TASK BRIEF | Within the records below, reproduce without change the lines from the line that has "höhere Preis an, sogenannte" through the line that has "auch Journalistenrabatt genannt.", and only those.

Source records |
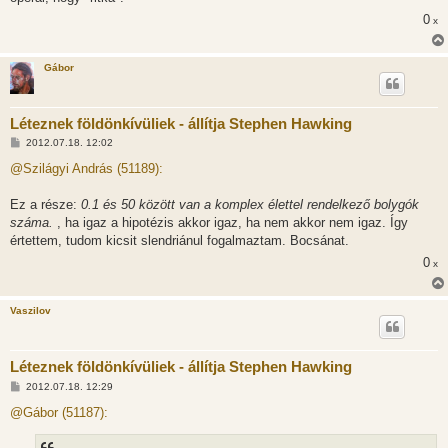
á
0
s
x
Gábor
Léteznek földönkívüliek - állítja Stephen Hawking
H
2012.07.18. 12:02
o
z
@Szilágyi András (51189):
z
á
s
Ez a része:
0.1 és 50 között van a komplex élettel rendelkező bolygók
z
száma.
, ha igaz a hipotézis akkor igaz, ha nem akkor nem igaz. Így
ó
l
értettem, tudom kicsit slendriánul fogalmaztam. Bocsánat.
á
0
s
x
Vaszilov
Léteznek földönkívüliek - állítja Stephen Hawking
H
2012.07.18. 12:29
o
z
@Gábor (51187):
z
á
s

--

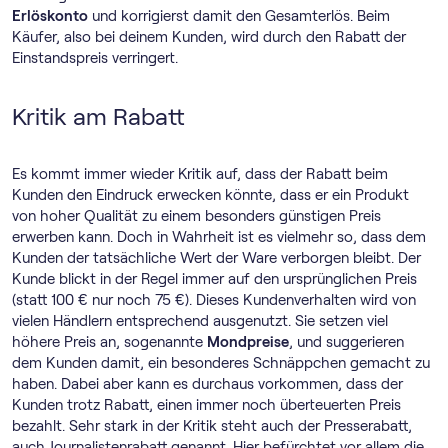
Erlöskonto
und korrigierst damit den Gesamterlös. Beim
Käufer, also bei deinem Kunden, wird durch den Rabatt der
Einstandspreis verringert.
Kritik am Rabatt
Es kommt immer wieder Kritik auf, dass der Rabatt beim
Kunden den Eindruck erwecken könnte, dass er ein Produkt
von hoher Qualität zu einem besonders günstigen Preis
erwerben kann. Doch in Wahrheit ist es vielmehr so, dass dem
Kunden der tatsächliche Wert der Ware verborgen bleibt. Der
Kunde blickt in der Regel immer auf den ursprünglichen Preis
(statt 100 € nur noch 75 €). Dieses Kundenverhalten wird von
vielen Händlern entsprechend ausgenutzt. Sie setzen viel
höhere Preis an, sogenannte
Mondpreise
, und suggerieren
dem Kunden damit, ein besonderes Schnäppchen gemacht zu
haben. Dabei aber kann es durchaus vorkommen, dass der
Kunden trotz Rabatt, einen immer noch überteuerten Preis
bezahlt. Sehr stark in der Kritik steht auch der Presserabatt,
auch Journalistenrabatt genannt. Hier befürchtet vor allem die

...

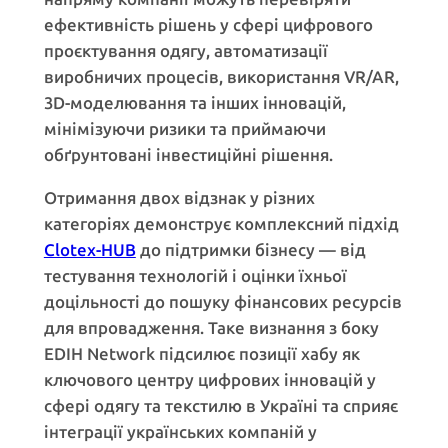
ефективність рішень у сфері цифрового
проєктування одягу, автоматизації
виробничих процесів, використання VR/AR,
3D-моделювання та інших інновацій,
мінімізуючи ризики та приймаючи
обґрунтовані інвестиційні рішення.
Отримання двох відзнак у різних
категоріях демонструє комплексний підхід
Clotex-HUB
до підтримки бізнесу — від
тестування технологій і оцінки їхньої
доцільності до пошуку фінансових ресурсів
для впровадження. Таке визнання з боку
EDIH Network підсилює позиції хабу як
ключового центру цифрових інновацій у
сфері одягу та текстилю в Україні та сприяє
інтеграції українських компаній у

ANSWER SECTION |
höhere Preis an, sogenannte
Mondpreise
, und suggerieren
dem Kunden damit, ein besonderes Schnäppchen gemacht zu
haben. Dabei aber kann es durchaus vorkommen, dass der
Kunden trotz Rabatt, einen immer noch überteuerten Preis
bezahlt. Sehr stark in der Kritik steht auch der Presserabatt,
auch Journalistenrabatt genannt. Hier befürchtet vor allem die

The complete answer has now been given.